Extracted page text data
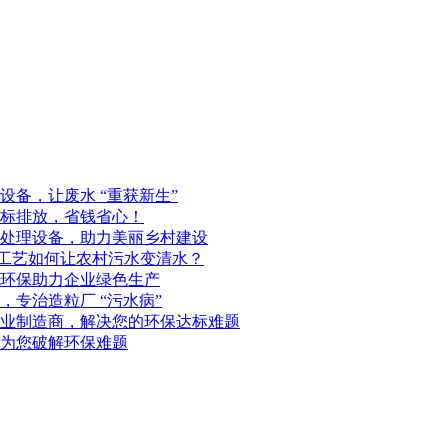
备，让废水 “重获新生”
标排放，省钱省心！
处理设备，助力美丽乡村建设
化工艺如何让农村污水变清水？
环保助力企业绿色生产
专治造粒厂 “污水病”
业制造商，解决您的环保达标难题
为您破解环保难题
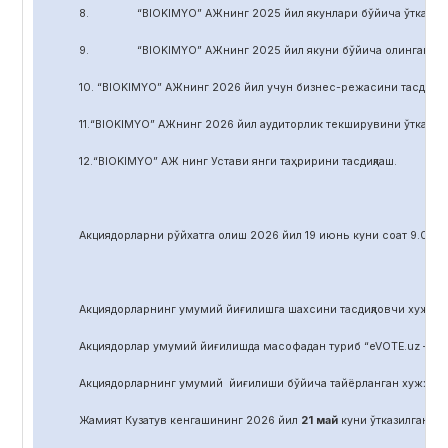
8. “BIOKIMYO” АЖнинг 2025 йил якунлари бўйича ўтказилган 
9. “BIOKIMYO” АЖнинг 2025 йил якуни бўйича олинган соф фой
10. “BIOKIMYO” АЖнинг 2026 йил учун бизнес-режасини тасдиқла
11.“BIOKIMYO” АЖнинг 2026 йил аудиторлик текширувини ўтказиш у
12.“BIOKIMYO” АЖ нинг Устави янги таҳририни тасдиқлаш.
Акциядорларни р
ў
йхатга олиш 2026 йил 19 июнь куни соат 9.00 д
Акциядорларнинг умумий йиғилишга шахсини тасдиқловчи хужжат,
Акциядорлар умумий йиғилишда масофадан туриб “eVOTE.uz – эл
Акциядорларнинг умумий йиғилиши бўйича тайёрланган хужжат
Жамият Кузатув кенгашининг 2026 йил
21
май
куни ўтказилган йиғ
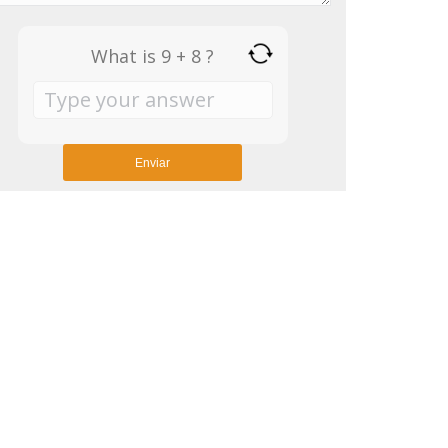
What is 9 + 8 ?
Answer
for
9
+
8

__YOUR GOAL__
What is needed is a verbatim copy of every line in the records above from the one containing "якунлари бўйича ўтказилган" down to the one containing "куни ўтказилган йиғ", both included, and nothing more.

__REPLY TO THE TASK__
8. “BIOKIMYO” АЖнинг 2025 йил якунлари бўйича ўтказилган 
9. “BIOKIMYO” АЖнинг 2025 йил якуни бўйича олинган соф фой
10. “BIOKIMYO” АЖнинг 2026 йил учун бизнес-режасини тасдиқла
11.“BIOKIMYO” АЖнинг 2026 йил аудиторлик текширувини ўтказиш у
12.“BIOKIMYO” АЖ нинг Устави янги таҳририни тасдиқлаш.
Акциядорларни р
ў
йхатга олиш 2026 йил 19 июнь куни соат 9.00 д
Акциядорларнинг умумий йиғилишга шахсини тасдиқловчи хужжат,
Акциядорлар умумий йиғилишда масофадан туриб “eVOTE.uz – эл
Акциядорларнинг умумий йиғилиши бўйича тайёрланган хужжат
Жамият Кузатув кенгашининг 2026 йил
21
май
куни ўтказилган йиғ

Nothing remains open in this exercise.